Состояние растерянности крепко поселилось в моей душе. Чему-то я радуюсь и поражаюсь. Невероятно похорошела залитая электричеством наша Москва. Много старинных отреставрированных зданий. Построено заново несколько театров, они несказанно хороши. Забыли, что такое пустые магазины, забыли слово «авоська», когда надеялись: авось удастся что-то достать.

Женщины все очень хорошо и красиво одеты, со вкусом, похожи на картинки из модных журналов. Кафе и рестораны заполнены людьми. Мои молодые знакомые и старые друзья запросто ездят туристами в любые страны, и в то же время в маленьких городах часто нет работы, закрыты места, где когда-то кипела жизнь. В деревнях остались только никому не нужные одинокие старики, а на лето туда приезжают лишь равнодушные к земле дачники. Всё за короткий срок подверглось изменению. Что-то стало лучше, что-то стало хуже. Все захотели разделяться, а не соединяться. Распался МХАТ на два театра, и ни тот ни другой ничего общего уже не имеют с тем старым МХАТом Станиславского и Немировича-Данченко. И Театр на Таганке разделился на два недружелюбных коллектива, оставив неизлечимые раны в душах когда-то дружной театральной семьи.

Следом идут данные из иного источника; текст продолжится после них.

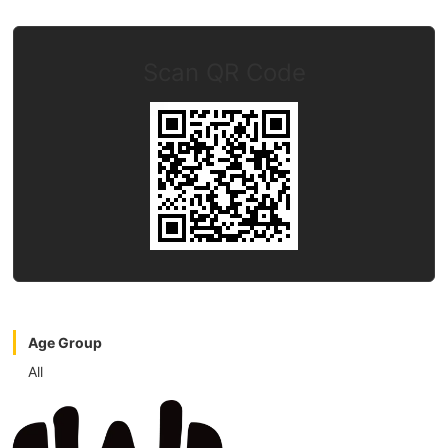
Scan QR Code
Age Group
All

И наш Театр сатиры стал совсем другим. В конце 90-х годов начал сильно болеть Валентин Николаевич Плучек. Возраст его был уже очень солидный, здоровье плохое, да еще потеря двух великих артистов, Анатолия Папанова и Андрея Миронова, обескровила Сатиру. Нужно было найти силы, чтобы вести наш театральный корабль дальше, но это было невыносимо трудно. Наверное, смелые замыслы нашего руководителя упирались как в непробиваемую стену в потерю двух творческих гигантов, с которыми можно было замахнуться на дерзкие мечты. Правда, в 1994 году порадовал Плучек спектаклем «Укрощение строптивой» Шекспира, и хотя он не стал театральной сенсацией в Москве, но это была хорошая постановка с хорошими актерскими работами Маши Ильиной (Катарина) и Валерия Гаркалина (Петруччио). Этот спектакль и сейчас идет на сцене нашего театра, как и «Бешеные деньги» Островского, поставленные еще Андреем Мироновым.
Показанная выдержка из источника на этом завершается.